> _Work required_
For each line in the data below, write an exact copy.

> _Data listing_
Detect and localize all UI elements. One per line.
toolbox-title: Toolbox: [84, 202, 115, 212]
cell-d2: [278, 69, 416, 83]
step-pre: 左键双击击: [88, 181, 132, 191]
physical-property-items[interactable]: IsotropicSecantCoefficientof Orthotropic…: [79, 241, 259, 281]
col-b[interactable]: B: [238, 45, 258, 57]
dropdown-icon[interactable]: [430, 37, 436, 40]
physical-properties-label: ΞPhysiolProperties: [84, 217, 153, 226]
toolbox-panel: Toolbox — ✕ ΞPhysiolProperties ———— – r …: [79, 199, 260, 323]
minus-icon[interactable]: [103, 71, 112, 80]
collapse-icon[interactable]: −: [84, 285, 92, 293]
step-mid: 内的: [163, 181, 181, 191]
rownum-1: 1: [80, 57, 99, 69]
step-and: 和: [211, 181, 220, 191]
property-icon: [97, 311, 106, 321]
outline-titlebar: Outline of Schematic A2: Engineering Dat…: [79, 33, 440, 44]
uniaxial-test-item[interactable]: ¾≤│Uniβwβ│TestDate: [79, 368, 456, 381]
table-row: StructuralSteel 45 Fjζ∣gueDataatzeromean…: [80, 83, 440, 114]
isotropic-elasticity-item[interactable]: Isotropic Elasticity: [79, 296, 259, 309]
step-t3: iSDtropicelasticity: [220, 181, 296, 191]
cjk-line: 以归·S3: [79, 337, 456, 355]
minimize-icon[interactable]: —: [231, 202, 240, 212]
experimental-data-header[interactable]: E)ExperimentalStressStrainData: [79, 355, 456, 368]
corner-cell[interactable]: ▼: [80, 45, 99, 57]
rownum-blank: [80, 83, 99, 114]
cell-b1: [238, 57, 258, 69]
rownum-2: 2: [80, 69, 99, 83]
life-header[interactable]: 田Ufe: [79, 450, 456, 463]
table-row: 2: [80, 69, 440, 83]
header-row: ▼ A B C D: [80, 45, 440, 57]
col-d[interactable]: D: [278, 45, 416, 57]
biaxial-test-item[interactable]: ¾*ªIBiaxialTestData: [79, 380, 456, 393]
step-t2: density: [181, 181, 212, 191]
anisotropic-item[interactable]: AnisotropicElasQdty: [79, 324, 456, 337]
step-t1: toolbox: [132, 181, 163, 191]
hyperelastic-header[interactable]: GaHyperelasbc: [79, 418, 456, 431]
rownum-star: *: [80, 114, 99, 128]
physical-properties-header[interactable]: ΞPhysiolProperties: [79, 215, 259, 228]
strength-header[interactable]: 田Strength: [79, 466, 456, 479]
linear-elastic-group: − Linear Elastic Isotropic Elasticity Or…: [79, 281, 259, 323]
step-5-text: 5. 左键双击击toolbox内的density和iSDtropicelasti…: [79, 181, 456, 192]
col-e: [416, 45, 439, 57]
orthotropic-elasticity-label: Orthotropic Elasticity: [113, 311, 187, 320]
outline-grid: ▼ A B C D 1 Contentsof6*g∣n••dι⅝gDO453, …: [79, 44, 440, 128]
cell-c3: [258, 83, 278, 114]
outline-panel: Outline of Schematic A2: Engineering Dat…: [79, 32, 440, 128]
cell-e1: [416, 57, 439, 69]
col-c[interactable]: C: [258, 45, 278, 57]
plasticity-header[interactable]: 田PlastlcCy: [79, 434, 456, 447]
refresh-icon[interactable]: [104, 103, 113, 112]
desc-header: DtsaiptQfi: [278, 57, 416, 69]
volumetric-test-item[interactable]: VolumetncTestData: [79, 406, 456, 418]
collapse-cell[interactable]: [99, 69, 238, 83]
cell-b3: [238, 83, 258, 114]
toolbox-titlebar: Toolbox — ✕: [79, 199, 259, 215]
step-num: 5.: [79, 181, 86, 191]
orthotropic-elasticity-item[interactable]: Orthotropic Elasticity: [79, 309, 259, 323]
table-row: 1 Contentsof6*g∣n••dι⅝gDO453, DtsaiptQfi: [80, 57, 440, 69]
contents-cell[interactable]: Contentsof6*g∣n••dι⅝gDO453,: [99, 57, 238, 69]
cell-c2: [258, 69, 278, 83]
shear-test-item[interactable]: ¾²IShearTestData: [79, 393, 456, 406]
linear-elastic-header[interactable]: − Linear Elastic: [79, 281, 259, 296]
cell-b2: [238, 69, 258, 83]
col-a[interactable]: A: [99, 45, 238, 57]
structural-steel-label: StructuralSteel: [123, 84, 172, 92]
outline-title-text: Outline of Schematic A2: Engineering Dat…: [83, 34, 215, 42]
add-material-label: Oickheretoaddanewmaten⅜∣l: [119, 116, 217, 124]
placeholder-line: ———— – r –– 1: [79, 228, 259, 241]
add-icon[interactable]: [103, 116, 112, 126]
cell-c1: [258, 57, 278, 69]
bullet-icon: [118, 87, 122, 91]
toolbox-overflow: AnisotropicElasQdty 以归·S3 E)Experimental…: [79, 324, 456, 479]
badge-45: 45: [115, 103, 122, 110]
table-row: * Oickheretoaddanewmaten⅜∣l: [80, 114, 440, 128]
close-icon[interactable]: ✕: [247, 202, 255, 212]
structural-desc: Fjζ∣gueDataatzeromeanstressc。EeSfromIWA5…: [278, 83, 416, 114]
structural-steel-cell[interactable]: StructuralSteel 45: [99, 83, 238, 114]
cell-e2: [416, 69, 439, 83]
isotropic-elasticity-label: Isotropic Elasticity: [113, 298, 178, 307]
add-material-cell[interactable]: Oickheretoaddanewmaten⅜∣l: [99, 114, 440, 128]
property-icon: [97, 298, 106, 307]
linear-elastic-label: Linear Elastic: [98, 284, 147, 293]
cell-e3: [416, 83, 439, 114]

> _Solution to this exercise_
Detect and localize all UI elements. One per line.
toolbox-title: Toolbox: [84, 202, 115, 212]
cell-d2: [278, 69, 416, 83]
step-pre: 左键双击击: [88, 181, 132, 191]
physical-property-items[interactable]: IsotropicSecantCoefficientof Orthotropic…: [79, 241, 259, 281]
col-b[interactable]: B: [238, 45, 258, 57]
dropdown-icon[interactable]: [430, 37, 436, 40]
physical-properties-label: ΞPhysiolProperties: [84, 217, 153, 226]
toolbox-panel: Toolbox — ✕ ΞPhysiolProperties ———— – r …: [79, 199, 260, 323]
minus-icon[interactable]: [103, 71, 112, 80]
collapse-icon[interactable]: −: [84, 285, 92, 293]
step-mid: 内的: [163, 181, 181, 191]
rownum-1: 1: [80, 57, 99, 69]
step-and: 和: [211, 181, 220, 191]
property-icon: [97, 311, 106, 321]
outline-titlebar: Outline of Schematic A2: Engineering Dat…: [79, 33, 440, 44]
uniaxial-test-item[interactable]: ¾≤│Uniβwβ│TestDate: [79, 368, 456, 381]
table-row: StructuralSteel 45 Fjζ∣gueDataatzeromean…: [80, 83, 440, 114]
isotropic-elasticity-item[interactable]: Isotropic Elasticity: [79, 296, 259, 309]
step-t3: iSDtropicelasticity: [220, 181, 296, 191]
cjk-line: 以归·S3: [79, 337, 456, 355]
minimize-icon[interactable]: —: [231, 202, 240, 212]
experimental-data-header[interactable]: E)ExperimentalStressStrainData: [79, 355, 456, 368]
corner-cell[interactable]: ▼: [80, 45, 99, 57]
rownum-blank: [80, 83, 99, 114]
cell-b1: [238, 57, 258, 69]
rownum-2: 2: [80, 69, 99, 83]
life-header[interactable]: 田Ufe: [79, 450, 456, 463]
table-row: 2: [80, 69, 440, 83]
header-row: ▼ A B C D: [80, 45, 440, 57]
col-d[interactable]: D: [278, 45, 416, 57]
biaxial-test-item[interactable]: ¾*ªIBiaxialTestData: [79, 380, 456, 393]
step-t2: density: [181, 181, 212, 191]
anisotropic-item[interactable]: AnisotropicElasQdty: [79, 324, 456, 337]
step-t1: toolbox: [132, 181, 163, 191]
hyperelastic-header[interactable]: GaHyperelasbc: [79, 418, 456, 431]
rownum-star: *: [80, 114, 99, 128]
physical-properties-header[interactable]: ΞPhysiolProperties: [79, 215, 259, 228]
strength-header[interactable]: 田Strength: [79, 466, 456, 479]
linear-elastic-group: − Linear Elastic Isotropic Elasticity Or…: [79, 281, 259, 323]
step-5-text: 5. 左键双击击toolbox内的density和iSDtropicelasti…: [79, 181, 456, 192]
col-e: [416, 45, 439, 57]
orthotropic-elasticity-label: Orthotropic Elasticity: [113, 311, 187, 320]
outline-grid: ▼ A B C D 1 Contentsof6*g∣n••dι⅝gDO453, …: [79, 44, 440, 128]
cell-c3: [258, 83, 278, 114]
outline-panel: Outline of Schematic A2: Engineering Dat…: [79, 32, 440, 128]
cell-e1: [416, 57, 439, 69]
col-c[interactable]: C: [258, 45, 278, 57]
plasticity-header[interactable]: 田PlastlcCy: [79, 434, 456, 447]
refresh-icon[interactable]: [104, 103, 113, 112]
desc-header: DtsaiptQfi: [278, 57, 416, 69]
volumetric-test-item[interactable]: VolumetncTestData: [79, 406, 456, 418]
collapse-cell[interactable]: [99, 69, 238, 83]
cell-b3: [238, 83, 258, 114]
toolbox-titlebar: Toolbox — ✕: [79, 199, 259, 215]
step-num: 5.: [79, 181, 86, 191]
orthotropic-elasticity-item[interactable]: Orthotropic Elasticity: [79, 309, 259, 323]
table-row: 1 Contentsof6*g∣n••dι⅝gDO453, DtsaiptQfi: [80, 57, 440, 69]
contents-cell[interactable]: Contentsof6*g∣n••dι⅝gDO453,: [99, 57, 238, 69]
cell-c2: [258, 69, 278, 83]
shear-test-item[interactable]: ¾²IShearTestData: [79, 393, 456, 406]
linear-elastic-header[interactable]: − Linear Elastic: [79, 281, 259, 296]
cell-b2: [238, 69, 258, 83]
col-a[interactable]: A: [99, 45, 238, 57]
structural-steel-label: StructuralSteel: [123, 84, 172, 92]
outline-title-text: Outline of Schematic A2: Engineering Dat…: [83, 34, 215, 42]
add-material-label: Oickheretoaddanewmaten⅜∣l: [119, 116, 217, 124]
placeholder-line: ———— – r –– 1: [79, 228, 259, 241]
add-icon[interactable]: [103, 116, 112, 126]
cell-c1: [258, 57, 278, 69]
bullet-icon: [118, 87, 122, 91]
toolbox-overflow: AnisotropicElasQdty 以归·S3 E)Experimental…: [79, 324, 456, 479]
badge-45: 45: [115, 103, 122, 110]
table-row: * Oickheretoaddanewmaten⅜∣l: [80, 114, 440, 128]
close-icon[interactable]: ✕: [247, 202, 255, 212]
structural-desc: Fjζ∣gueDataatzeromeanstressc。EeSfromIWA5…: [278, 83, 416, 114]
structural-steel-cell[interactable]: StructuralSteel 45: [99, 83, 238, 114]
cell-e2: [416, 69, 439, 83]
isotropic-elasticity-label: Isotropic Elasticity: [113, 298, 178, 307]
add-material-cell[interactable]: Oickheretoaddanewmaten⅜∣l: [99, 114, 440, 128]
property-icon: [97, 298, 106, 307]
linear-elastic-label: Linear Elastic: [98, 284, 147, 293]
cell-e3: [416, 83, 439, 114]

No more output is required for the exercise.